I felt so defeated. We had worked so hard to be in Summerset East, and now we had no children to talk to. The locals on our team kept saying that nothing like this had ever happened before in Summerset East. (And it's true; the whole town was talking about it, we became known as the school without students.) We finally (after much prayer), decided to go visit the Aeroville boarding students who lived in hostels next to the high school. I was only able to speak briefly with three students before they were called inside for lunch.Day 3 (Wednesday) – My team piled into the vans not knowing weather we'd find children in class or not. Drove in. No kids. Empty School. Cricket, cricket.

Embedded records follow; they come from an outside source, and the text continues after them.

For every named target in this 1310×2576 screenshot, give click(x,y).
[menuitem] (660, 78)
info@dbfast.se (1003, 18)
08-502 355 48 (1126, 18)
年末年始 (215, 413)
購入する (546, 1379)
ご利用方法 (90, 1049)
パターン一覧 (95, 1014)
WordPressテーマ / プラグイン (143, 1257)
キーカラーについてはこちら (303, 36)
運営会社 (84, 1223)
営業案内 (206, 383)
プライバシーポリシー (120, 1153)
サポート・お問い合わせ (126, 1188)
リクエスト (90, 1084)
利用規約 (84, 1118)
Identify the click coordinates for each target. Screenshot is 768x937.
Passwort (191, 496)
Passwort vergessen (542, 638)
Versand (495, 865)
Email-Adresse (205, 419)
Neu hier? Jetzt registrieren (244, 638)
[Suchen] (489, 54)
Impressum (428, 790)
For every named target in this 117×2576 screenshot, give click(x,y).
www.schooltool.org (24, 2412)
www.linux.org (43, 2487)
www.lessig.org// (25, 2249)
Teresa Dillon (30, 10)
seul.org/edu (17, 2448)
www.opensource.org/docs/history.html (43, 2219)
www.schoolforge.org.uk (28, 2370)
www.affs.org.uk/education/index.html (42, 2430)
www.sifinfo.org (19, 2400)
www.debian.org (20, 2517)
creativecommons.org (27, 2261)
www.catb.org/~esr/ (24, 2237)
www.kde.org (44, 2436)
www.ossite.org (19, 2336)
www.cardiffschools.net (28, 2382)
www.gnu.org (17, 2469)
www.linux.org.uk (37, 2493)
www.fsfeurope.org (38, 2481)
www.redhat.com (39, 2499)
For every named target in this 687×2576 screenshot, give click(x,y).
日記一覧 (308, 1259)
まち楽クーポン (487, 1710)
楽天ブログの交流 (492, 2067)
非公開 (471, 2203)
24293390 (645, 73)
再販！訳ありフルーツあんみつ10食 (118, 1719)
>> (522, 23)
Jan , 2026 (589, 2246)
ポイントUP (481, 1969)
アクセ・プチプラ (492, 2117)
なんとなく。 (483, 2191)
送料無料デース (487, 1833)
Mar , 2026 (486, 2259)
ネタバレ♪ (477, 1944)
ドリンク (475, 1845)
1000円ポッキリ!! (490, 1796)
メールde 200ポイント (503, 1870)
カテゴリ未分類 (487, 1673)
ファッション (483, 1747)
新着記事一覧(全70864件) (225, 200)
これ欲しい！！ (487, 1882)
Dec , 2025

So, we traipsed over to the hostels again. I sat down with five girls who (once they learned I didn't know Chris Brown, or live next to any celebrities in the States) got up and walked away. All but one that is. Akona stayed. Akona's in 9th grade and had seen the movie on Monday. She stayed because she wanted to talk more about some things she'd seen in "Beat the Drum". We ended up discussing ways to deal with pressure to sleep around, and the value of abstaining until marriage. Akona has so many plans and goals for her future, she wants to become a social worker among other things. We talked about how much strength and courage she'll need to accomplish her dreams, but she got quiet when I brought up God. Then the lunch bell rang.